'People don't want...': Microsoft president on tech giant's step on 'fake news'

Published on Sep 22, 2022 02:08 PM IST

Microsoft President says tech companies and democratic governments need to be very thoughtful and careful because basically people rightly want to make up their own mind, which they should.

Although, Microsoft has done substantial investment in information operation analysts and tools to monitor propaganda campaigns.(Reuters)
Although, Microsoft has done substantial investment in information operation analysts and tools to monitor propaganda campaigns.(Reuters)
By | Written by Singh Rahul Sunilkumar | Edited by Aryan Prakash

Microsoft Corp. has announced it won’t label social media posts that appear to be false in order to project the company stands against online censorship. In what could be a big paradigm shift in defining disinformation, President Brad Smith said in an interview with Bloomberg News that people don’t want governments as well as tech companies to tell what’s true or false.

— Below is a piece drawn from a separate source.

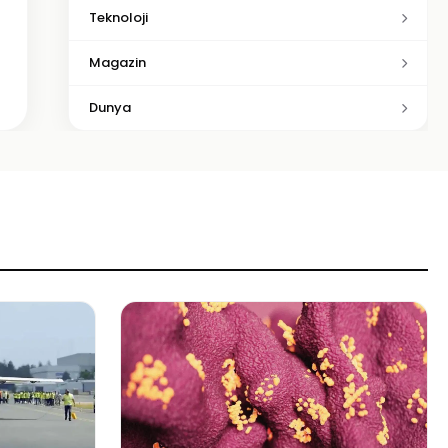
Teknoloji
Magazin
Dunya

This stance of Microsoft severely deviates from other technology firms who advocate stern action on fake news. The comments are Smith’s clearest sign yet that Microsoft is taking an unprecedented path to tracking and disrupting digital propaganda efforts.

Facebook and Twitter have come under fire for their efforts to flag and take down false or misleading posts from their platforms. The debate over truth has turned into a politicised topic, with governments charging that social media companies suppress a certain ideology.

In India, the Centre is at loggerhead with Twitter over the issue of removal of certain contents from the social media platform. The government charged the social media company was “not taking effective steps to prevent the spread of fake news or deliberate misinformation.”

Microsoft claims it has done substantial investment in information operation analysts and tools to monitor propaganda campaigns. The company, which operates the Bing search engine and LinkedIn social network, has dismantled the infrastructure needed to keep the malicious software of suspected Russian, Iranian, Chinese, and North Korean state hackers active.

Smith said, presently, Microsoft is concentrating on transparently tracking disinformation campaigns that target their private and public sector customers and publicise their existence.

Microsoft will take similar steps as it does with cybersecurity incident reports. The company will share its propaganda-related findings with international governments, intending to lobby politicians to agree on a set of rules for a nation-state strategy in cyberspace.

Microsoft released a report this year on Russian cyber-espionage targeting Ukraine, stating that attackers carried out the hacks in tandem with disinformation campaigns and military assaults. In one instance, it was claimed that hackers stole material from organisations in the nuclear industry to help the military and state-run media spread lies about Ukraine’s supposed development of chemical and biological weapons and to support the capture of nuclear power stations by Russia.

Smith said Microsoft chose to present the public with more information about who is speaking, what they are saying, and support them to come to their own conclusion about whether the information was genuine. He further added that tech companies and democratic governments need to be very thoughtful and careful because basically people rightly want to make up their own mind, which they should.